As a biblical scholar and as an editor, I have the opportunity to make certain contributions to the industry of religious publishing. Because of my training and vocation in biblical studies, I possess an insider's understanding of the various genres in which biblical scholarship operates—the essay, the dissertation, the monograph, the commentary, the thematic study, the exegetical resource, the pastor's aid, the layperson's book of instruction in faith, and so on. I not only advocate for the authors and readers of these diverse genres; I myself have written and read such works. Because I work as an editor, I experience daily the privilege of time to think deeply about what our discipline does and how we do it, and on my desk and disk reside a nearly endless supply of examples of good biblical scholarship for my consideration.

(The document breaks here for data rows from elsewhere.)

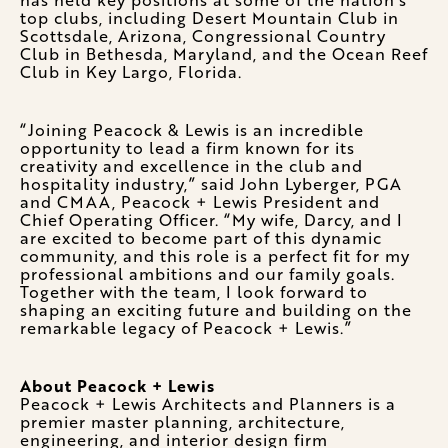
top clubs, including Desert Mountain Club in
Scottsdale, Arizona, Congressional Country
Club in Bethesda, Maryland, and the Ocean Reef
Club in Key Largo, Florida.
“Joining Peacock & Lewis is an incredible
opportunity to lead a firm known for its
creativity and excellence in the club and
hospitality industry,” said John Lyberger, PGA
and CMAA, Peacock + Lewis President and
Chief Operating Officer. “My wife, Darcy, and I
are excited to become part of this dynamic
community, and this role is a perfect fit for my
professional ambitions and our family goals.
Together with the team, I look forward to
shaping an exciting future and building on the
remarkable legacy of Peacock + Lewis.”
About Peacock + Lewis
Peacock + Lewis Architects and Planners is a
premier master planning, architecture,
engineering, and interior design firm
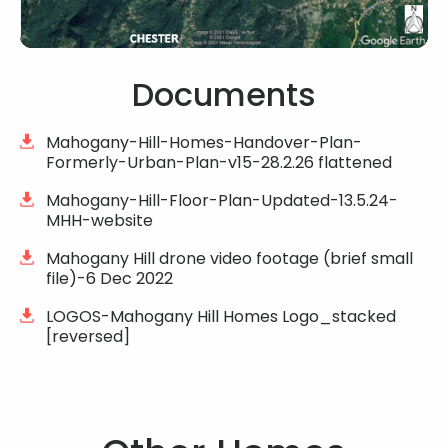
Documents
Mahogany-Hill-Homes-Handover-Plan-
Formerly-Urban-Plan-v15-28.2.26 flattened
Mahogany-Hill-Floor-Plan-Updated-13.5.24-
MHH-website
Mahogany Hill drone video footage (brief small
file)-6 Dec 2022
LOGOS-Mahogany Hill Homes Logo_stacked
[reversed]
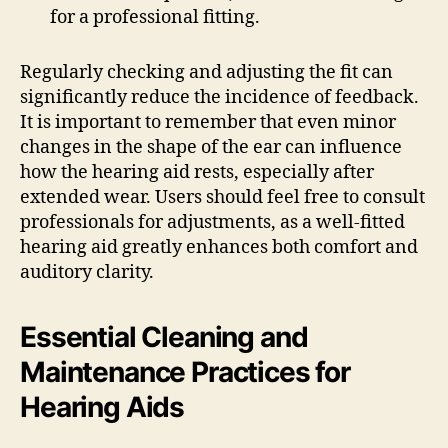
for a professional fitting.
Regularly checking and adjusting the fit can
significantly reduce the incidence of feedback.
It is important to remember that even minor
changes in the shape of the ear can influence
how the hearing aid rests, especially after
extended wear. Users should feel free to consult
professionals for adjustments, as a well-fitted
hearing aid greatly enhances both comfort and
auditory clarity.
Essential Cleaning and
Maintenance Practices for
Hearing Aids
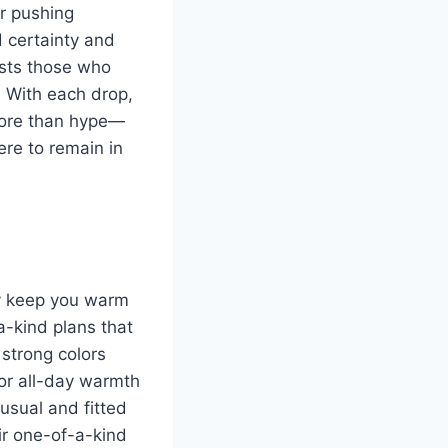
or pushing
d certainty and
ests those who
 With each drop,
 more than hype—
ere to remain in
ey keep you warm
a-kind plans that
strong colors
for all-day warmth
usual and fitted
eir one-of-a-kind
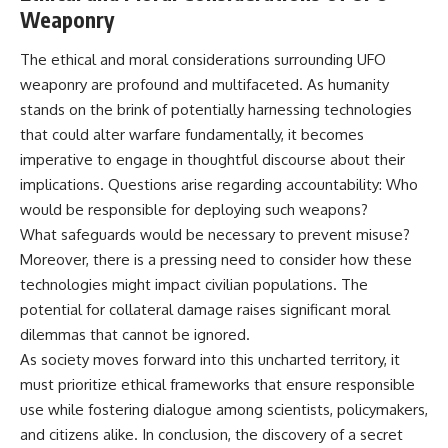
Weaponry
The ethical and moral considerations surrounding UFO
weaponry are profound and multifaceted. As humanity
stands on the brink of potentially harnessing technologies
that could alter warfare fundamentally, it becomes
imperative to engage in thoughtful discourse about their
implications. Questions arise regarding accountability: Who
would be responsible for deploying such weapons?
What safeguards would be necessary to prevent misuse?
Moreover, there is a pressing need to consider how these
technologies might impact civilian populations. The
potential for collateral damage raises significant moral
dilemmas that cannot be ignored.
As society moves forward into this uncharted territory, it
must prioritize ethical frameworks that ensure responsible
use while fostering dialogue among scientists, policymakers,
and citizens alike. In conclusion, the discovery of a secret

Perhaps what I enjoy most in this combination of roles is the opportunity to listen. Almost every day, new ideas in biblical studies cross my desk, and I listen to them, carefully and critically, employing the full range of intellectual skills that I have developed as a biblical scholar. Since I enjoy reading biblical studies, this influx of new ideas provides constant enjoyment, intrigue, and education. I also spend a great deal of my time listening to readers and potential readers. I learn from them what they want to read and what happens to them when they read. I listen to what kinds of textbooks they need in order to teach their classes, and what books they need to read in order to further their own thinking. Biblical scholars share with me their opinions of where the discipline should develop next and what resources this maturation will require and produce. I don't always agree with these opinions, but it's a fascinating conversation that I conduct with a variety of biblical scholars. In our discipline, we are all too often caught up in the pressures of the immediate—the next class, the next appointment, the next committee meeting, the next deadline—such that we rarely have the luxury of time to think about our own research projects, let alone to ponder the state of the discipline as a whole. Ascertaining the condition and direction of biblical scholarship was once a luxury for which I had precious little time. As an editor, such contemplation (and, at least occasionally, insight and understanding) has become part of my job description.
Jon L. Berquist is author of Controlling Corporeality: The Body and the Household in Ancient Israel (Rutgers University Press, 2002) and various works on the Persian period, and is Senior Academic Editor at Westminster John Knox Press.